* _Problem details_
After finding "Describe the element" in the data, write out its line and all following lines without change, up to and including the last one. Leave out pictures.

Stored items
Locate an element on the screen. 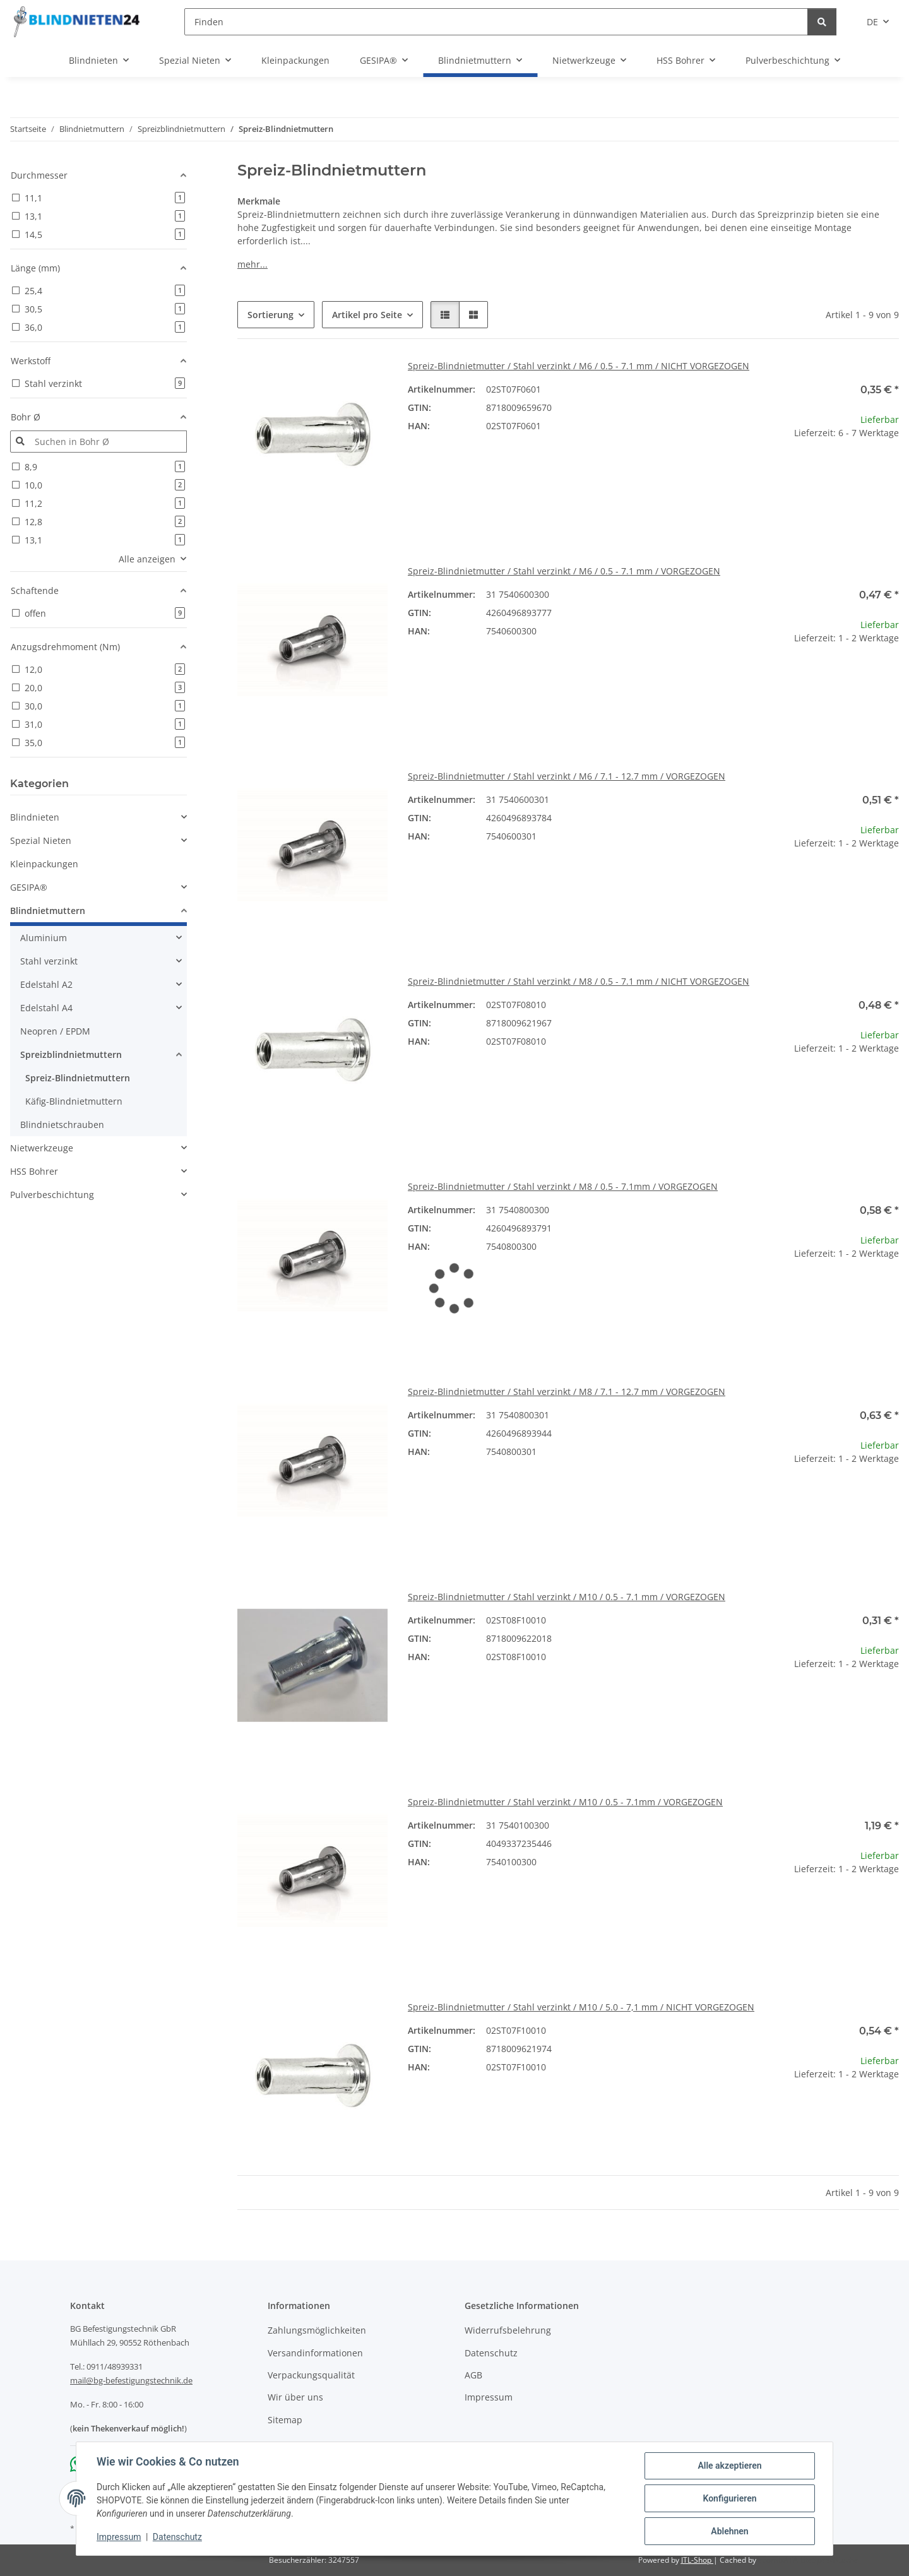  DE [button] is located at coordinates (872, 22).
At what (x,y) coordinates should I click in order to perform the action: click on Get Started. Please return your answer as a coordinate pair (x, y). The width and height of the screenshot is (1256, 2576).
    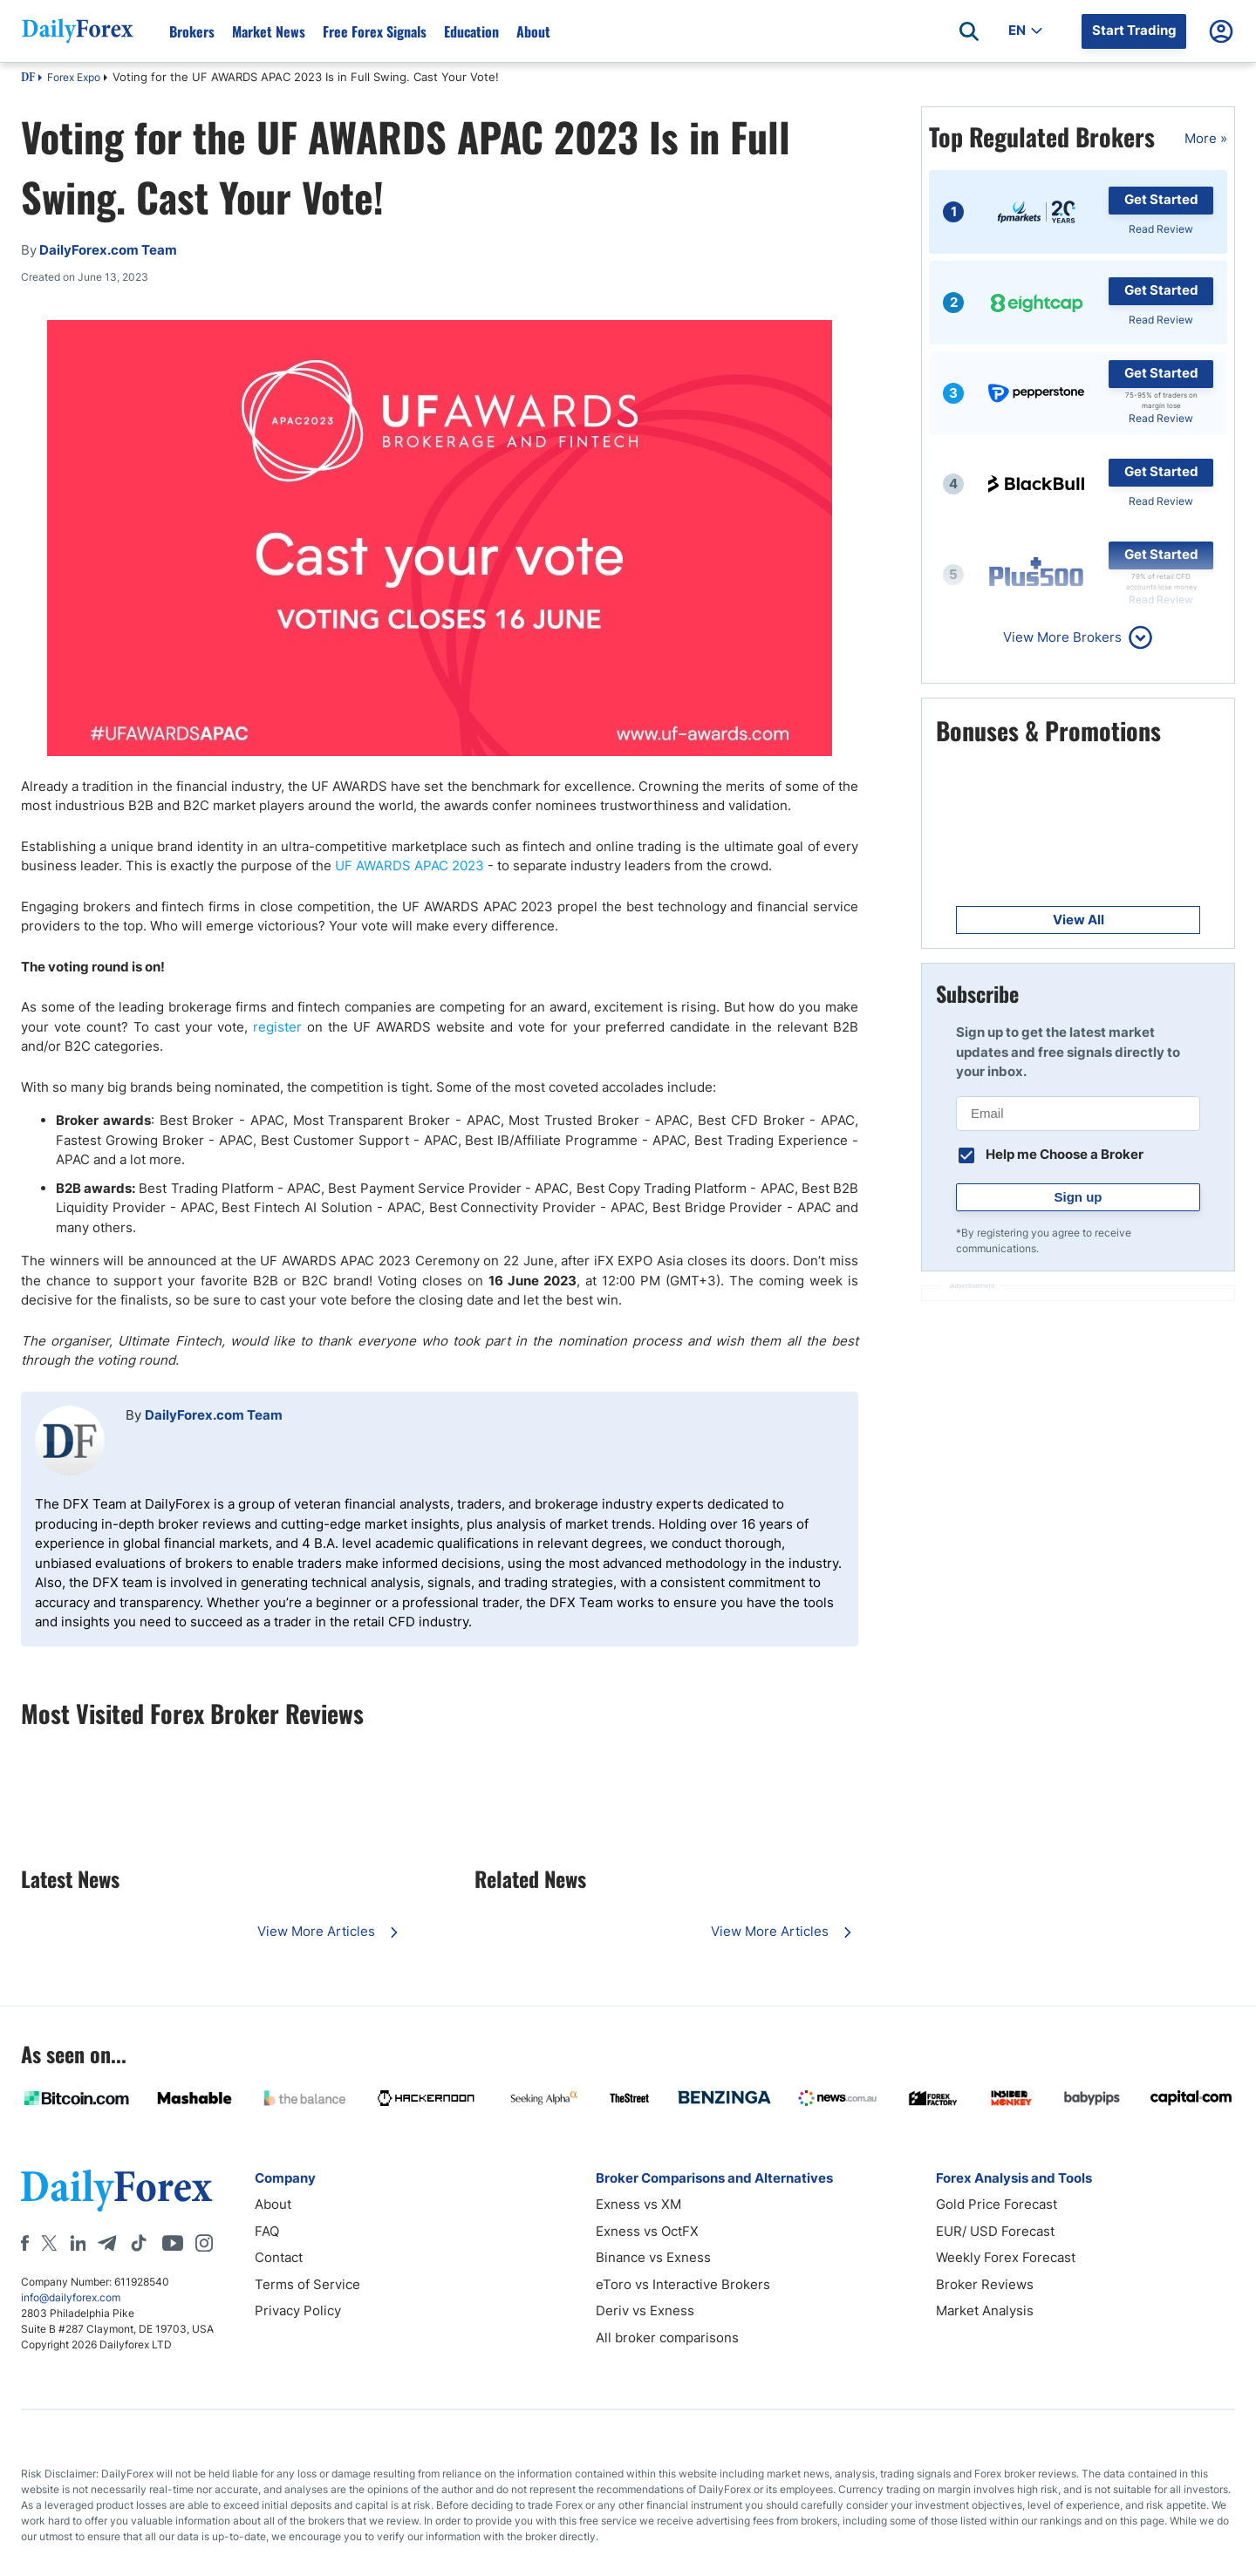
    Looking at the image, I should click on (1161, 199).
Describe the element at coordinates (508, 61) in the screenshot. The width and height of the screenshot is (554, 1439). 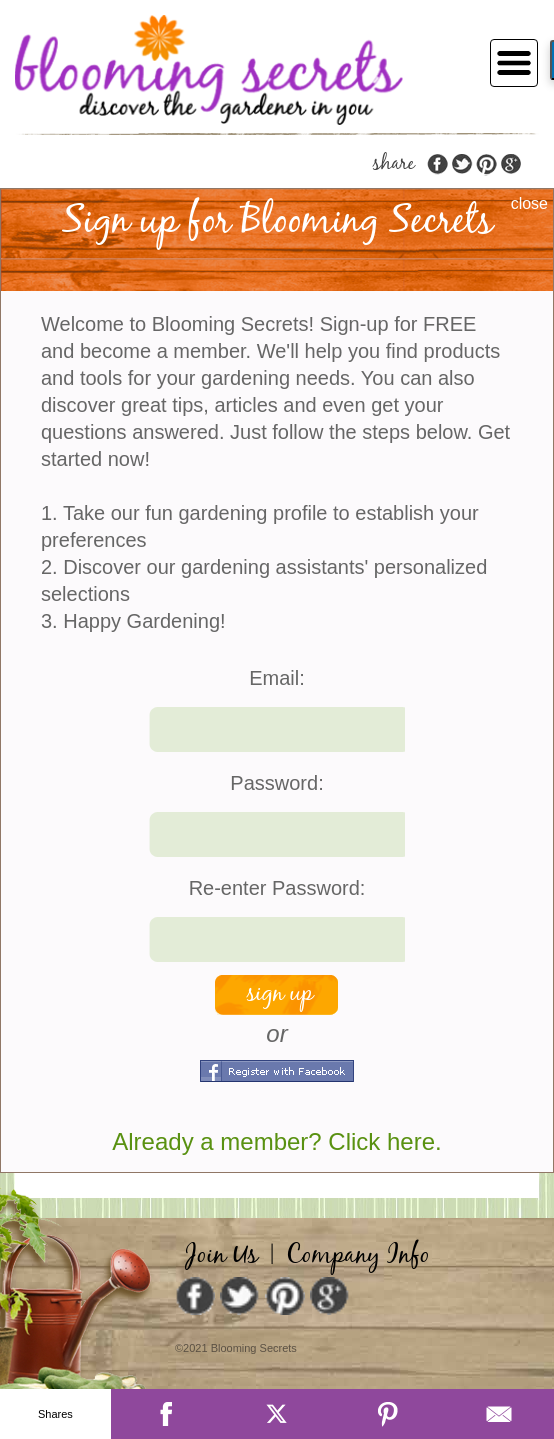
I see `[Toggle navigation]` at that location.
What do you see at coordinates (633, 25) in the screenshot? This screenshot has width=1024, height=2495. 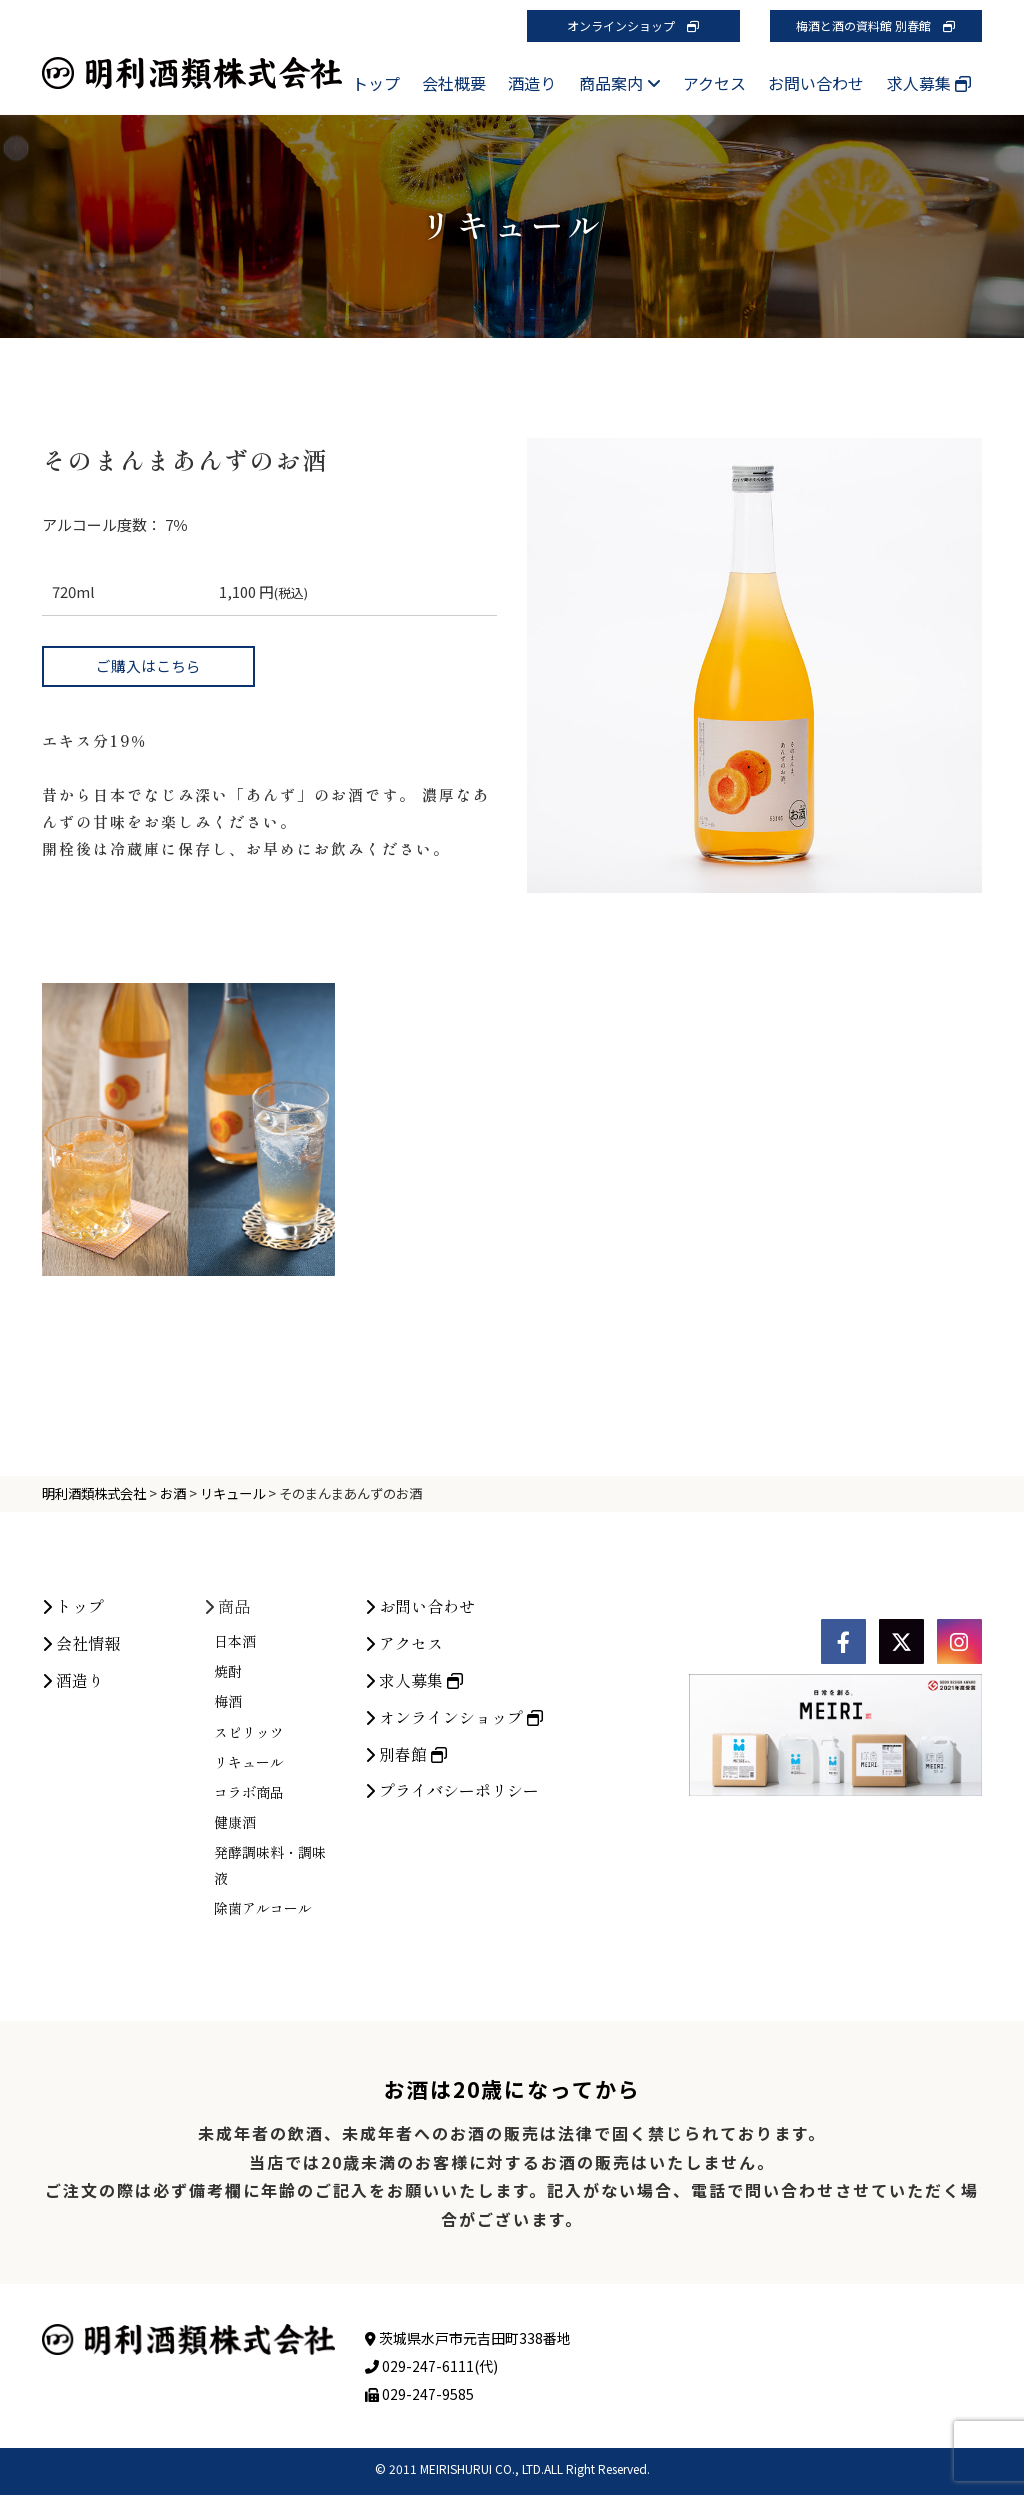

* _Response to the task_
Describe the element at coordinates (508, 61) in the screenshot. The width and height of the screenshot is (554, 1439). 
I see `[Toggle navigation]` at that location.
What do you see at coordinates (633, 25) in the screenshot? This screenshot has width=1024, height=2495. 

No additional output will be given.